Winning with small data in PPC

Working with the data you have (not the data you wish you had).

If I asked you to draw a picture, pixel by pixel, on this grid…

(have a go if you like!) 

What would you draw?

A house seems doable… 

A face… 

Boat maybe… Stick man…

At a push you could try a tree.

(What do you reckon…?)

You’d be wise not to try anything much more intricate, if you want to make it recognisable. 

You probably wouldn’t try to capture the enigmatic almost-smile of the Mona Lisa, for example.

 

The Point?

 

The same thing applies to the pictures and patterns we try to paint with our data.

 

When you don’t have many data points (either in your whole account, or whatever component you’re looking to evaluate) you have to accept that you’re working with a broad brush if you want those patterns to mean anything at all.

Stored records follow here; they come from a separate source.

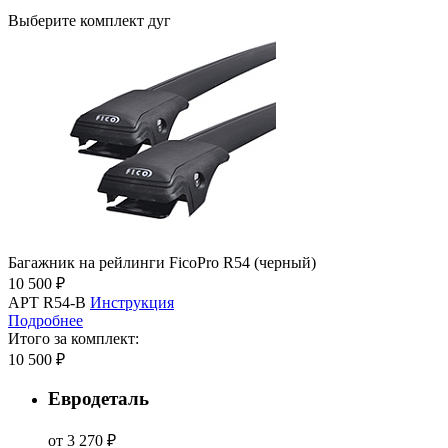
Выберите комплект дуг
Багажник на рейлинги FicoPro R54 (черный)
10 500 ₽
АРТ R54-B
Инструкция
Подробнее
Итого за комплект:
10 500 ₽
Евродеталь
от 3 270 ₽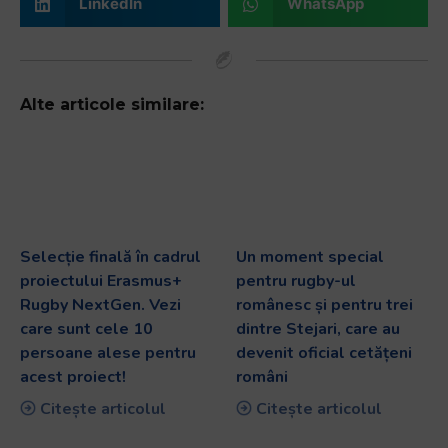
LinkedIn
WhatsApp
Alte articole similare:
Selecție finală în cadrul
Un moment special
proiectului Erasmus+
pentru rugby-ul
Rugby NextGen. Vezi
românesc și pentru trei
care sunt cele 10
dintre Stejari, care au
persoane alese pentru
devenit oficial cetățeni
acest proiect!
români
Citește articolul
Citește articolul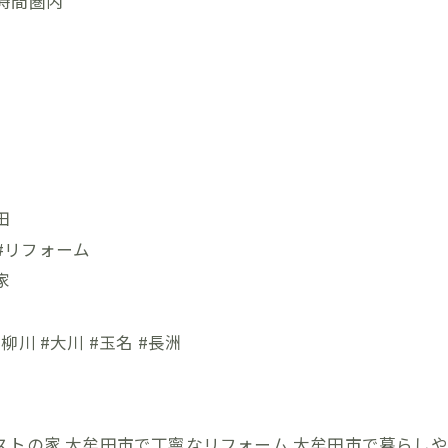
時間圏内
田
 #リフォーム
家
柳川 #大川 #玉名 #長洲
ストの家
大牟田市で丁寧なリフォーム
大牟田市で暮らしや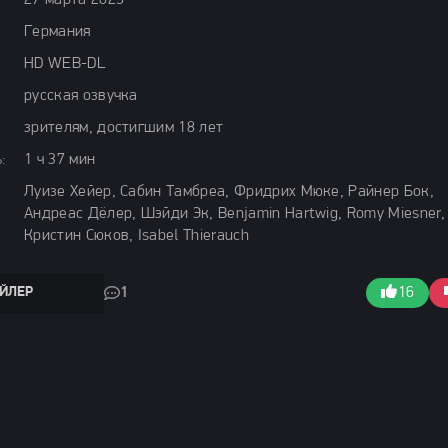
27 марта 2025
Германия
HD WEB-DL
русская озвучка
зрителям, достигшим 18 лет
:
1 ч 37 мин
Луизе Хейер, Сабин Тамбреа, Фридрих Мюке, Райнер Бок,
Андреас Дёлер, Шэйди Эк, Benjamin Hartwig, Romy Miesner,
Кристин Сюков, Isabel Thierauch
ЙЛЕР
1
16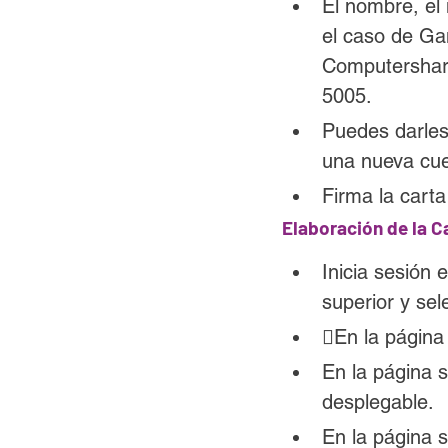
El nombre, el
el caso de G
Computershare
5005.
Puedes darles
una nueva cue
Firma la carta
Elaboración de la C
Inicia sesión 
superior y sel
En la página 
En la página 
desplegable.
En la página s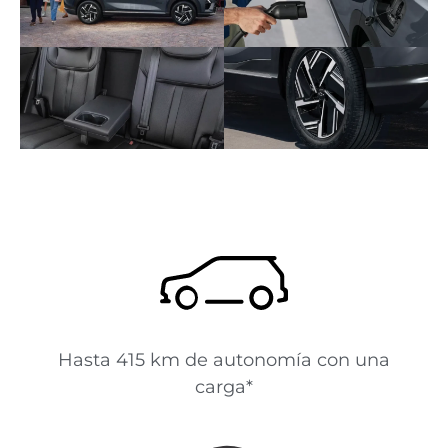
Hasta 415 km de autonomía con una
carga*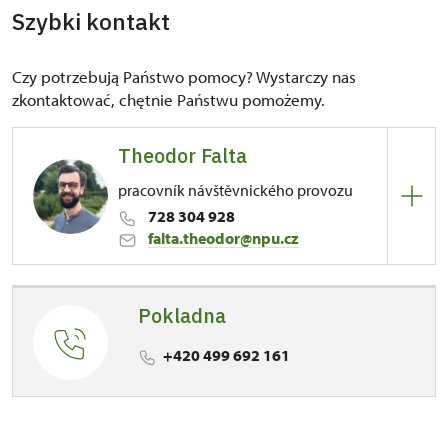
Szybki kontakt
Czy potrzebują Państwo pomocy? Wystarczy nas
zkontaktować, chętnie Państwu pomożemy.
Theodor Falta
pracovník návštěvnického provozu
728 304 928
falta.theodor@npu.cz
Pokladna
81/, Kuks 81 54443
+420 499 692 161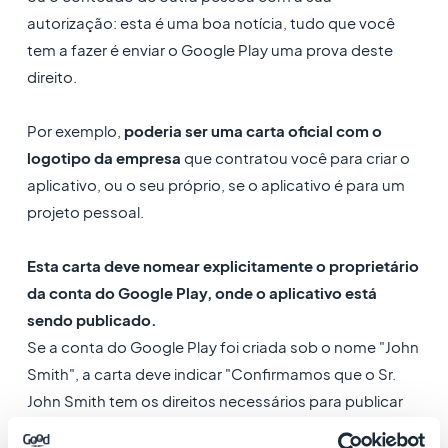
autorização: esta é uma boa notícia, tudo que você
tem a fazer é enviar o Google Play uma prova deste
direito.
Por exemplo,
poderia ser uma carta oficial com o
logotipo da empresa
que contratou você para criar o
aplicativo, ou o seu próprio, se o aplicativo é para um
projeto pessoal.
Esta carta deve nomear explicitamente o proprietário
da conta do Google Play, onde o aplicativo está
sendo publicado.
Se a conta do Google Play foi criada sob o nome "John
Smith", a carta deve indicar "Confirmamos que o Sr.
John Smith tem os direitos necessários para publicar
este aplicativo".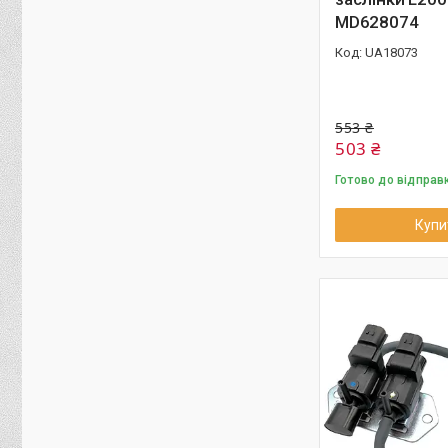
MD628074
UA18073
553 ₴
503 ₴
Готово до відправ
Купи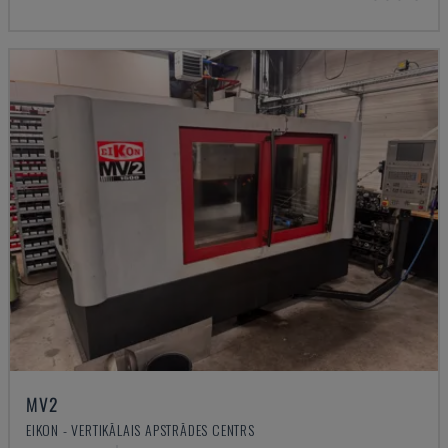
MV2
EIKON - VERTIKĀLAIS APSTRĀDES CENTRS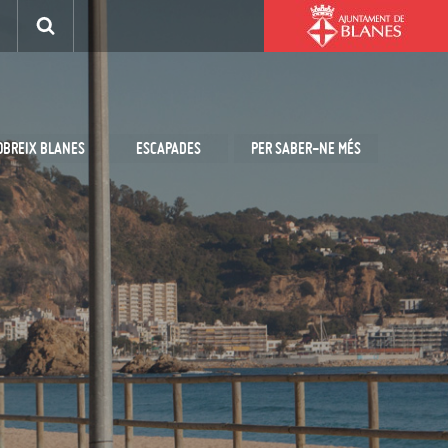
OBREIX BLANES
ESCAPADES
PER SABER-NE MÉS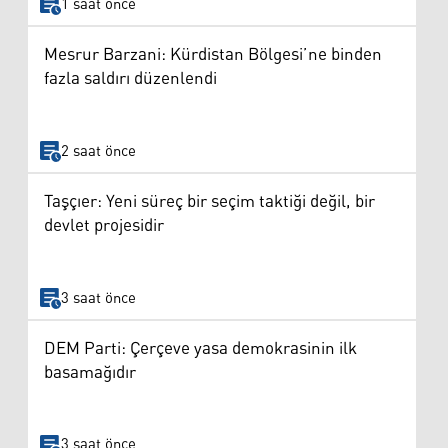
1 saat önce
Mesrur Barzani: Kürdistan Bölgesi’ne binden
fazla saldırı düzenlendi
2 saat önce
Taşçıer: Yeni süreç bir seçim taktiği değil, bir
devlet projesidir
3 saat önce
DEM Parti: Çerçeve yasa demokrasinin ilk
basamağıdır
3 saat önce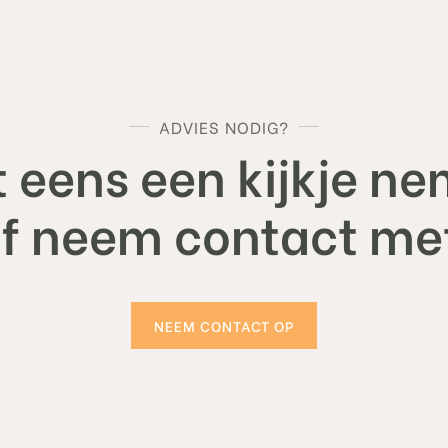
ADVIES NODIG?
 eens een kijkje ne
of neem contact met
NEEM CONTACT OP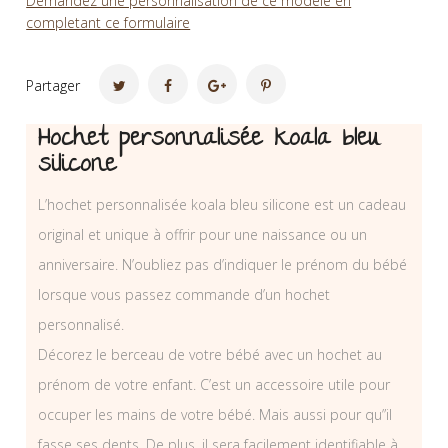
Demandez une personnalisation de ce modèle en
completant ce formulaire
Partager
Hochet personnalisée koala bleu
silicone
L’hochet personnalisée koala bleu silicone est un cadeau
original et unique à offrir pour une naissance ou un
anniversaire. N’oubliez pas d’indiquer le prénom du bébé
lorsque vous passez commande d’un hochet
personnalisé.
Décorez le berceau de votre bébé avec un hochet au
prénom de votre enfant. C’est un accessoire utile pour
occuper les mains de votre bébé. Mais aussi pour qu”il
fasse ses dents. De plus, il sera facilement identifiable à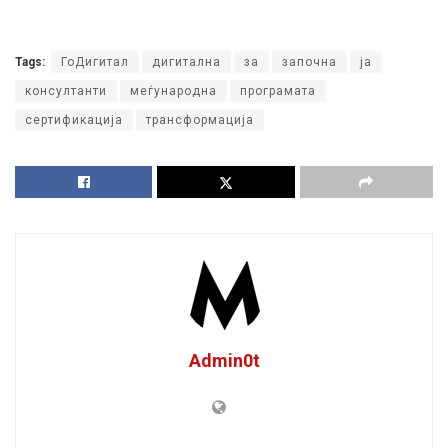
Tags:
ГоДигитал
дигитална
за
започна
ја
консултанти
меѓународна
програмата
сертификација
трансформација
Admin0t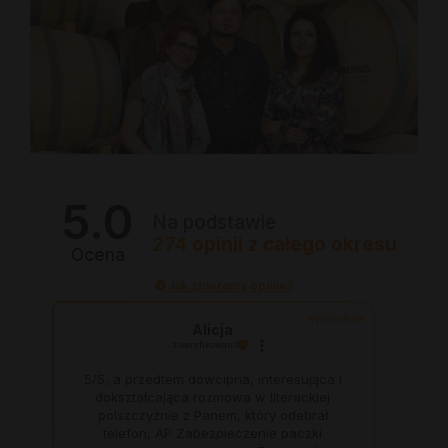
5.0
Na podstawie
274
opinii
z całego okresu
Ocena
Jak zbieramy opinie?
wyróżniona
Alicja
zweryfikowano
5/5, a przedtem dowcipna, interesująca i
dokształcająca rozmowa w literackiej
polszczyżnie z Panem, który odebrał
telefon, AP Zabezpieczenie paczki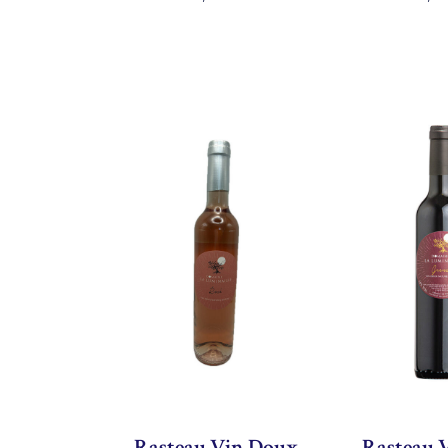
Rasteau Vin Doux
Rasteau 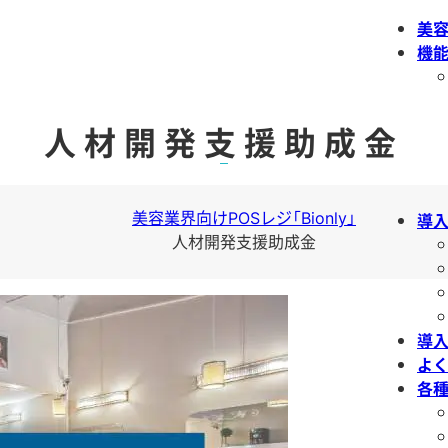
美容
機
人材開発支援助成金
導
人材開発支援助成金
導
よ
各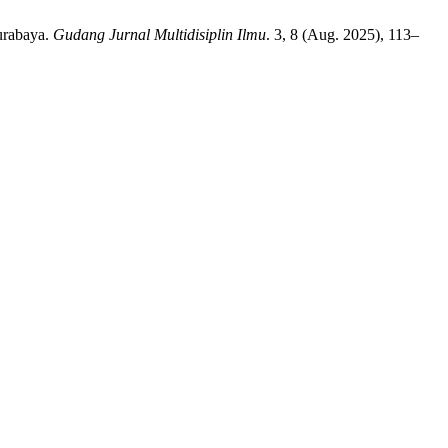
urabaya.
Gudang Jurnal Multidisiplin Ilmu
. 3, 8 (Aug. 2025), 113–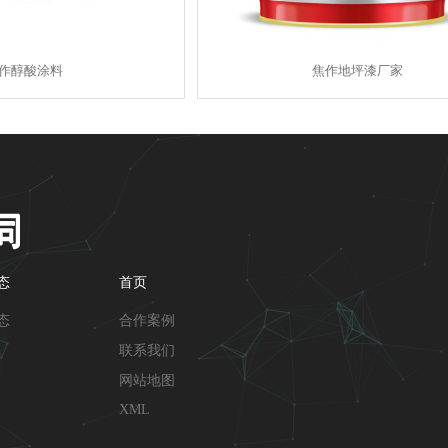
作醇酸涂料
焦作地坪漆厂家
态
首页
态
合作案例
联系我们
网站地图
XML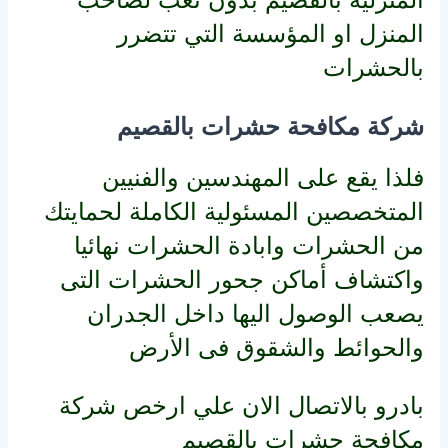
المنزل او المؤسسة التي تتضرر
بالحشرات
شركة مكافحة حشرات بالقصيم
فلذا يقع على المهندسين والفنيين
المتخصصين المسئولية الكاملة لحمايتك
من الحشرات وابادة الحشرات نهائيا
واكتشاف أماكن جحور الحشرات التى
يصعب الوصول اليها داخل الجدران
والحوائط والشقوق فى الأرض
بادرو بالاتصال الان علي ارخص شركة
مكافحة حشرات بالقصيم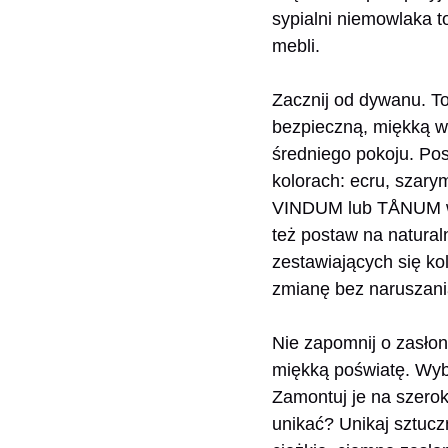
sypialni niemowlaka 
mebli.
Zacznij od dywanu. To
bezpieczną, miękką w
średniego pokoju. Pos
kolorach: ecru, szar
VINDUM lub TÅNUM w IK
też postaw na natural
zestawiających się ko
zmianę bez naruszania
Nie zapomnij o zasłon
miękką poświatę. Wybie
Zamontuj je na szerok
unikać? Unikaj sztuczn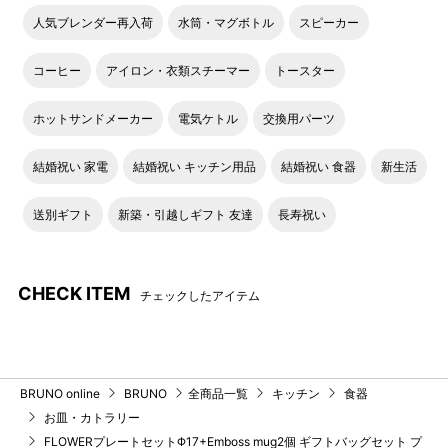
人気ブレンダー再入荷
水筒・マグボトル
スピーカー
コーヒー
アイロン・衣類スチーマー
トースター
ホットサンドメーカー
電気ケトル
交換用パーツ
結婚祝い 家電
結婚祝い キッチン用品
結婚祝い 食器
新生活
送別ギフト
新築・引越しギフト 友達
長寿祝い
CHECK ITEM
チェックしたアイテム
BRUNO online
BRUNO
全商品一覧
キッチン
食器
お皿・カトラリー
FLOWERプレートセットΦ17+Emboss mug2個 ギフトバッグセット プ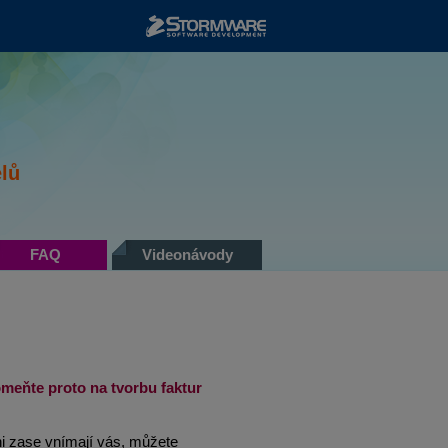
STORMWARE
lů
FAQ
Videonávody
omeňte proto na tvorbu faktur
ni zase vnímají vás, můžete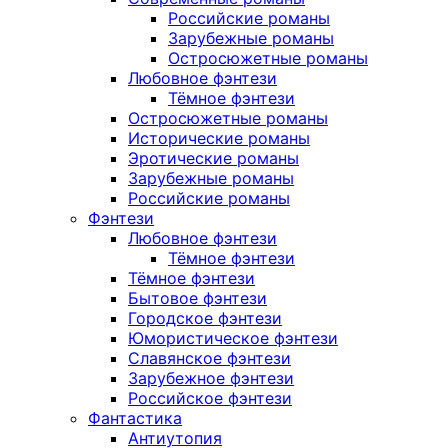
Российские романы
Зарубежные романы
Остросюжетные романы
Любовное фэнтези
Тёмное фэнтези
Остросюжетные романы
Исторические романы
Эротические романы
Зарубежные романы
Российские романы
Фэнтези
Любовное фэнтези
Тёмное фэнтези
Тёмное фэнтези
Бытовое фэнтези
Городское фэнтези
Юмористическое фэнтези
Славянское фэнтези
Зарубежное фэнтези
Российское фэнтези
Фантастика
Антиутопия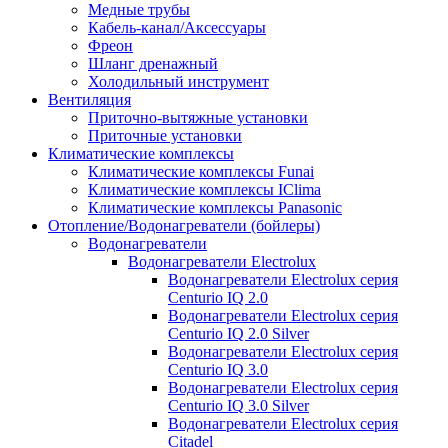
Медные трубы
Кабель-канал/Аксессуары
Фреон
Шланг дренажный
Холодильный инструмент
Вентиляция
Приточно-вытяжные установки
Приточные установки
Климатические комплексы
Климатические комплексы Funai
Климатические комплексы IClima
Климатические комплексы Panasonic
Отопление/Водонагреватели (бойлеры)
Водонагреватели
Водонагреватели Electrolux
Водонагреватели Electrolux серия
Centurio IQ 2.0
Водонагреватели Electrolux серия
Centurio IQ 2.0 Silver
Водонагреватели Electrolux серия
Centurio IQ 3.0
Водонагреватели Electrolux серия
Centurio IQ 3.0 Silver
Водонагреватели Electrolux серия
Citadel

That means being selective about the variables you use for analysing performance, and sticking to those dimensions that don’t offer too many different values.

For example, Device Category is ideal for low data volumes because it’s split into just three values (mobile, desktop and tablet). 

Between these three, more often than not, you’ll see a meaningful pattern worth acting on. 

Similarly, Gender – so far evading the PC treatment – has just three values (‘unknown’ being the third)  whereas Age Range, with seven, requires much more data to distribute into a reliable pattern.

Day of the Week – also with seven values – is more demanding still… 

Any individual day could be skewed by external factors (due to one-off or annual events, or some unusual activity on the site or campaign side)… Say you’re unlucky, and that happens on two consecutive Wednesdays. It will then take months to gather enough data to iron out the wrinkle in your data patterns. 

If you’ve been working with PPC for a while you will have seen this in practice. How often have you made day-of-week adjustments and then found they bear no relation to performance trends the next time you check the report a few weeks later? 

 

The Solution

 

One practical way you can use this principle is in granularity of the audiences you apply.

If your campaigns aren’t teeming with data, don’t use remarketing audiences split into: 15-day site visitors / 30- day / 60-day / 2xproduct page viewers / cart abandoners etc. 

Limit it to fewer, more coarse-grained groups. e.g. ‘all users’ as step one / then add ‘product viewers’… ‘cart abandoners’ and so on when you data stretches to it.

 

I usually add In-Market audiences on ‘Observation’ to my campaigns, as they often reveal some useful, unintuitive patterns. 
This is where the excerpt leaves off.